I follow fairly closely the developments of the RC church. This mystifies many of my Evangelical friends, some of whom are under the persuasion that the Protestant Reformation forever settled the condemnation of the RC church and the Papacy. It is to them, frankly, irrelevant what transpires among the one and one-half billion Roman Catholics. I think they are wrong. Whatever happens in the RC church flows into Evangelicalism, since a broad swath of former RC churchmen fill its pews, and Evangelicalism continues to inform the RC church as many of its own members move toward the liturgical traditions of Eastern Orthodoxy and Roman Catholicism. Of course, Evangelicals have found the RC church co-belligerents in maintaining the moral values that ensure a healthy democracy and rebuilding a marriage culture. We are interconnected, no matter how deep the divide might be on several key doctrinal matters. We both believe in a version of Christianity that is supernatural in its essence, and we both hold vigorously to the Bible as inspired by God and expressed in the three great creeds of the church-the Apostles, Nicene and Chalcedon.

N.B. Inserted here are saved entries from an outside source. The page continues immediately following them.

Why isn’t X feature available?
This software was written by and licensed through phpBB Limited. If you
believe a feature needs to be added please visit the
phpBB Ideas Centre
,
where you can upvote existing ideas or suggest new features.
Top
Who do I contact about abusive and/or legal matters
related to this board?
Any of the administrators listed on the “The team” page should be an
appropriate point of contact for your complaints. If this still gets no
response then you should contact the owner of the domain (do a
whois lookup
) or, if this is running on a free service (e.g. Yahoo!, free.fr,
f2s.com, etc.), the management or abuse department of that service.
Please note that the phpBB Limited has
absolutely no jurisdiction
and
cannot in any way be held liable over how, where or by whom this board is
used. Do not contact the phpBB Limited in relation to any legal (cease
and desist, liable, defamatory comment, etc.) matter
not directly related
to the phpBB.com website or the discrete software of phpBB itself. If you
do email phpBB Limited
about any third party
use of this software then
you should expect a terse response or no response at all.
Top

My awareness of the RC church is essentially doctrinal. I have no real grasp of the politics of it. Ross Douthat does, and that is why his recent address at the Erasmus Lectures is so important. Here is the video of his address, “The Crisis of Conservative Catholicism.” It is my hope that his vision of conservative Catholicism carries the day in the face of a resurgent Left that hopes not only to change pastoral practice but actually change doctrine, particularly ones that affect social mores, and more specifically those related to human sexuality.
Evangelicalism needs the help that RC conservatives provide, if only for no other reason than company on this lonely road. Take a listen to Douthat and come a bit closer to the struggles of a church that confesses, along with Evangelicals, our Trinitarian, supernaturalistic confession that Jesus Saves.